França vai lançar um inquérito sobre o tratamento dos seus cidadãos a bordo da flotilha de Gaza. Esta decisão, anunciada na sexta-feira pelo ministro dos Negócios Estrangeiros francês, Jean-Noël Barrot, surge na sequência de relatos de que ativistas foram submetidos a humilhações, violações e atos de tortura enquanto estiveram detidos.
"Com base num relatório que solicitei ao nosso Cônsul-Geral na Turquia, que detalhava a violência sexual, a exposição ao frio, os espancamentos e as repetidas humilhações de cidadãos franceses — todos atos que podem constituir infrações penais —, decidi ontem [na quinta-feira] remeter o assunto ao Ministério Público, de acordo com o artigo 40 do Código de Processo Penal. Este caso está agora nas mãos do sistema de justiça", afirmou Barrot.
Itália, Irlanda e Espanha já tinham apelado à União Europeia que sancionasse o ministro da segurança nacional de extrema-direita de Israel, Itamar Ben Gvir, que tinha publicado um vídeo que mostrava os ativistas da flotilha com destino a Gaza detidos e forçados a ajoelhar-se com as mãos amarradas.
Um clamor global irrompeu após Itamar Ben Gvir publicar o vídeo dos ativistas que foram detidos no mar por Israel e aguardavam a deportação no porto sul de Ashdod.
A primeira-ministra italiana Giorgia Meloni classificou o tratamento dos ativistas de "intolerável" e exigiu um pedido de desculpas por parte de Israel. O primeiro-ministro espanhol Pedro Sánchez também considerou o tratamento dos ativistas "inaceitável".
A Flotilha Global Sumud partiu da Turquia numa tentativa dos ativistas de romper o bloqueio de Israel ao território palestiniano, depois de as forças israelitas interceptarem uma embarcação anteriormente.

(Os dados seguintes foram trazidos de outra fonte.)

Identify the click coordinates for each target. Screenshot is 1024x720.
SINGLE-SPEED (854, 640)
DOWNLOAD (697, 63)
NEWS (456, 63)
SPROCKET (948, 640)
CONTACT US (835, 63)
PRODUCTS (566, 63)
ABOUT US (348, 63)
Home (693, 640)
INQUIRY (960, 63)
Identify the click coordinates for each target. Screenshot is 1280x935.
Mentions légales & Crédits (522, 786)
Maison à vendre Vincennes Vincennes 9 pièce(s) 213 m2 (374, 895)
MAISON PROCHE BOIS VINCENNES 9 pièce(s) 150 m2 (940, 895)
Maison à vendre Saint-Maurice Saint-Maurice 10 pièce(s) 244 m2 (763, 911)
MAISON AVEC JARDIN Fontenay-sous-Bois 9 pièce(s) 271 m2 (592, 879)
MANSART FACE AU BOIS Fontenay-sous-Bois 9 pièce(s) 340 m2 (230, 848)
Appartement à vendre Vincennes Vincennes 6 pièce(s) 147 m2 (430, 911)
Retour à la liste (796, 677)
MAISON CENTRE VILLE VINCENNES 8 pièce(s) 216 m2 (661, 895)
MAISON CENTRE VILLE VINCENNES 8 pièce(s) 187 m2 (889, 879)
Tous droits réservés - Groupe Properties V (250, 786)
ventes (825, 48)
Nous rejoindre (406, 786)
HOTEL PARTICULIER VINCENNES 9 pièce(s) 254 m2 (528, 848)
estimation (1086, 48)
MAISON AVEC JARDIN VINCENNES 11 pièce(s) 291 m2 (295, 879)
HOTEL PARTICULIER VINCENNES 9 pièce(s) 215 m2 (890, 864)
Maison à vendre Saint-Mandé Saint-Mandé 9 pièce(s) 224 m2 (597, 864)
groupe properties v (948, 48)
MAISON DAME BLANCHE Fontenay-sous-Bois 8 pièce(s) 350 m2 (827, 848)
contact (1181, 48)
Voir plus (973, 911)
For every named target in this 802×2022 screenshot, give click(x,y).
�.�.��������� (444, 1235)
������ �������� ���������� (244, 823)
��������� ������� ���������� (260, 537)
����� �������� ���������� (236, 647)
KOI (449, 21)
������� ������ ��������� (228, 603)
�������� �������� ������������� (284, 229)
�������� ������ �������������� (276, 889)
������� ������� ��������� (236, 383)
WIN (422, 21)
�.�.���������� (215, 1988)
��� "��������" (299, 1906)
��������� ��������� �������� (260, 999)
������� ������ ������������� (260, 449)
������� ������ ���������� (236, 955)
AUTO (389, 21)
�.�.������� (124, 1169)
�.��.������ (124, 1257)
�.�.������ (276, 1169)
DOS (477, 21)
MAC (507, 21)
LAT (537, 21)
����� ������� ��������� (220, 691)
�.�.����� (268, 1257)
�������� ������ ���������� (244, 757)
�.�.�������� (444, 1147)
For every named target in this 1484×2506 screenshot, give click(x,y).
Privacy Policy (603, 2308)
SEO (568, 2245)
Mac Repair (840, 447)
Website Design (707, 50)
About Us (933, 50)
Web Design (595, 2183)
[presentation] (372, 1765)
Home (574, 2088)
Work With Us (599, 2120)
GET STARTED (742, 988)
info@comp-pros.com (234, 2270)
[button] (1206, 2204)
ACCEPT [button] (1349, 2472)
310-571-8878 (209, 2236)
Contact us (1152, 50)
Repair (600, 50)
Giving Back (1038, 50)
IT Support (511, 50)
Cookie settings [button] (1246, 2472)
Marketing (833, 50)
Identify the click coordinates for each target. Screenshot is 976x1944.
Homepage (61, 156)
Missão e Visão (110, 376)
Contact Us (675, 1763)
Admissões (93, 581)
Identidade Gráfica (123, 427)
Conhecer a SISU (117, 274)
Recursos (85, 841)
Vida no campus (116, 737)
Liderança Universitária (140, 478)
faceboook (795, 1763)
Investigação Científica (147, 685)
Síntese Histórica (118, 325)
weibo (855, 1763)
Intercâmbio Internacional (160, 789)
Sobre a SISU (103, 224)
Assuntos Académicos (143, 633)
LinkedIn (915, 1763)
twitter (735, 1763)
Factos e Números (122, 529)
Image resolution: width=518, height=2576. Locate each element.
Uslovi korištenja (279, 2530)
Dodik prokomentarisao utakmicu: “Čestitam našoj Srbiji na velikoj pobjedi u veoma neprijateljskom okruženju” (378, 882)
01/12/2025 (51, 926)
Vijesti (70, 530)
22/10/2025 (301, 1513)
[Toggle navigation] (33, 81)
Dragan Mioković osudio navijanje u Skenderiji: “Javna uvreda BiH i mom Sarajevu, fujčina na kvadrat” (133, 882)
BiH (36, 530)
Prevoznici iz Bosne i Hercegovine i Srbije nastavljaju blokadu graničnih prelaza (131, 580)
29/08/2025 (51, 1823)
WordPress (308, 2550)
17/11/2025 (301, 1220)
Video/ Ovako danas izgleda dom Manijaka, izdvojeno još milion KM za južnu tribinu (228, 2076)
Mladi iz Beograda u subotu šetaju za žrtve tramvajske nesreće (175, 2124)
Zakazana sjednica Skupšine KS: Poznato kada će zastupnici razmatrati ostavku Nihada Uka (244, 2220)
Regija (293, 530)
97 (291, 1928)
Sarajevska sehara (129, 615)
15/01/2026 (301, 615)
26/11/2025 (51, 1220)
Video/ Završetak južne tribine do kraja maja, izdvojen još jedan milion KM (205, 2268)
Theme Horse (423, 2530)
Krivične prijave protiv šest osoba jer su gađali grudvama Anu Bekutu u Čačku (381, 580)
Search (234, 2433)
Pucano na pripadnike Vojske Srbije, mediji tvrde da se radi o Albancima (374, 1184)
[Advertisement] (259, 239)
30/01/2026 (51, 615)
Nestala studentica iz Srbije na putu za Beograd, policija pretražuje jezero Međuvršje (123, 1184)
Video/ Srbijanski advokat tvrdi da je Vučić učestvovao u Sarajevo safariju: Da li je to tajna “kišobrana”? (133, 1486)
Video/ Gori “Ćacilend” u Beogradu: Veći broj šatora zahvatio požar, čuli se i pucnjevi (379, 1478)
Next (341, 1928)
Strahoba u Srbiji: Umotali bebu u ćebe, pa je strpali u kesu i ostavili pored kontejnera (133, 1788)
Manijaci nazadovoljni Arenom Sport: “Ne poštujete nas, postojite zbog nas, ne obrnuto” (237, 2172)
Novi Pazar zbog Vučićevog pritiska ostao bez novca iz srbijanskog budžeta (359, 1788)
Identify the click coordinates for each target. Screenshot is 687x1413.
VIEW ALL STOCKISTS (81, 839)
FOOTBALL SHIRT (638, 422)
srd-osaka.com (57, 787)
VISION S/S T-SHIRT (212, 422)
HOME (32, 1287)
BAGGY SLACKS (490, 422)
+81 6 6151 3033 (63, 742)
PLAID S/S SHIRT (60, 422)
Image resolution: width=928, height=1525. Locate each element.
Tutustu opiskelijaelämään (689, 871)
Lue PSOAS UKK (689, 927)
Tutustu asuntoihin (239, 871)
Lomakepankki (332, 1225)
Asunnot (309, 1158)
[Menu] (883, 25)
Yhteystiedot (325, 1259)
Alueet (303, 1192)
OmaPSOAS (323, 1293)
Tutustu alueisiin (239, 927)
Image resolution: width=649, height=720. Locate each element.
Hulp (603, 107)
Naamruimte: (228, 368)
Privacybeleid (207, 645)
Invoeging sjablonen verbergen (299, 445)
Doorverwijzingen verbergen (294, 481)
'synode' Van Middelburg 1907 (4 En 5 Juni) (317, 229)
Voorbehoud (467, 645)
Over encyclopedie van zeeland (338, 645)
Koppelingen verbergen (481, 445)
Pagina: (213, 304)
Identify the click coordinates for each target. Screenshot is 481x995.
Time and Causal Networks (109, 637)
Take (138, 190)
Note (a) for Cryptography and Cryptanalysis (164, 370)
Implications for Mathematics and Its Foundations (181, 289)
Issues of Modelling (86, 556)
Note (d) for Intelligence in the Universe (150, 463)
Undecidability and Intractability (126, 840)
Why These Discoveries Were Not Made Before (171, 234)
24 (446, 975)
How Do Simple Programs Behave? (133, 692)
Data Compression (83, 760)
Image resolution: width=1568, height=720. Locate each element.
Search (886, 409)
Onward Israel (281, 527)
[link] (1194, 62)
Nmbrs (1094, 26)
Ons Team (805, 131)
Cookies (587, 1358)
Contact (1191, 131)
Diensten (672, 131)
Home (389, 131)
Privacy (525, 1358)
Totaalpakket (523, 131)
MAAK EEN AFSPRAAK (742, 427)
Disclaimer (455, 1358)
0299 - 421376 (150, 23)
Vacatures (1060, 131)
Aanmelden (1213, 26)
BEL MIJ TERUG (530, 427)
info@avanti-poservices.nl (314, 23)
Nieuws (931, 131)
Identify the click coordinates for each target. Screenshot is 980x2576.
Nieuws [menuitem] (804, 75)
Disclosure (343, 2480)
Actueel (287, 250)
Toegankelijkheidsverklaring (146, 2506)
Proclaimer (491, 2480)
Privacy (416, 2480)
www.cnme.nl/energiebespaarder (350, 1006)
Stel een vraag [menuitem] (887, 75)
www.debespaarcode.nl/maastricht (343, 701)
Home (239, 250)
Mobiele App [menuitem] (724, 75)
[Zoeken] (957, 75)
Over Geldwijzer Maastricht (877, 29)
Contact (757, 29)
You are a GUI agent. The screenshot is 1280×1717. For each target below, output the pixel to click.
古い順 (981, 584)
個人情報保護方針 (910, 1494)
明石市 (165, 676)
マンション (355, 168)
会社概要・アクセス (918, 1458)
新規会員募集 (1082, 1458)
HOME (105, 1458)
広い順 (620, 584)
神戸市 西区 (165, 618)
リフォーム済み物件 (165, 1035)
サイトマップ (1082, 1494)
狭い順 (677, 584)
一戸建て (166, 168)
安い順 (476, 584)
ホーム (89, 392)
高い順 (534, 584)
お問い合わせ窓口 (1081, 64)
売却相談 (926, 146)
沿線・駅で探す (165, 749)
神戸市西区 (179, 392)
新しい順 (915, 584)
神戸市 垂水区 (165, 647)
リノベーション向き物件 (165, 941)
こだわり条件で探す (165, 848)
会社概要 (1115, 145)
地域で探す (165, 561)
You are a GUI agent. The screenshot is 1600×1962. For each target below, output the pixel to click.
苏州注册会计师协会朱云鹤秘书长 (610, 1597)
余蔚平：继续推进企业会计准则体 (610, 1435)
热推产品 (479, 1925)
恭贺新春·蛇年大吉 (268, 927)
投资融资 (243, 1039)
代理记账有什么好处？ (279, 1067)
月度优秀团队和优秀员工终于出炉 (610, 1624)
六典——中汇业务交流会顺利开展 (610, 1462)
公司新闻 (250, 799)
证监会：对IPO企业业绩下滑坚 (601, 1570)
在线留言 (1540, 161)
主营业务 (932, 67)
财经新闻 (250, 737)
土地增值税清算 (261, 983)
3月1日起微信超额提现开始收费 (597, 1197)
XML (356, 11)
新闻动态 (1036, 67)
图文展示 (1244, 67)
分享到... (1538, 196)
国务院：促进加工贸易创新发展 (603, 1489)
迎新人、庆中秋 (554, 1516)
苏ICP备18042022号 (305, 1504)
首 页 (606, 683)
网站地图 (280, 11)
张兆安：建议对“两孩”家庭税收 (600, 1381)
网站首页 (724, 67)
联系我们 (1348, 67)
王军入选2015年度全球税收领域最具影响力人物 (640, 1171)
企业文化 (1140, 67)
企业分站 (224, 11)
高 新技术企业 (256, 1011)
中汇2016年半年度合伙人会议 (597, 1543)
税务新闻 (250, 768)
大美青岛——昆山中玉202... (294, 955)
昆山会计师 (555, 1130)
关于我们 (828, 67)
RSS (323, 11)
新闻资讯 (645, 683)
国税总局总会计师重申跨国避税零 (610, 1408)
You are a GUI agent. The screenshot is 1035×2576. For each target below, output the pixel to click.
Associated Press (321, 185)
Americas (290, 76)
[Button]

Israel controla todos os pontos de entrada em Gaza, que está sob um bloqueio israelita desde 2007.
Durante a guerra na Faixa de Gaza, desencadeada pelo ataque do Hamas contra Israel em outubro de 2023, o território sofreu graves carências de alimentos, medicamentos e outros mantimentos essenciais, com Israel por vezes a interromper completamente as entregas de ajuda humanitária.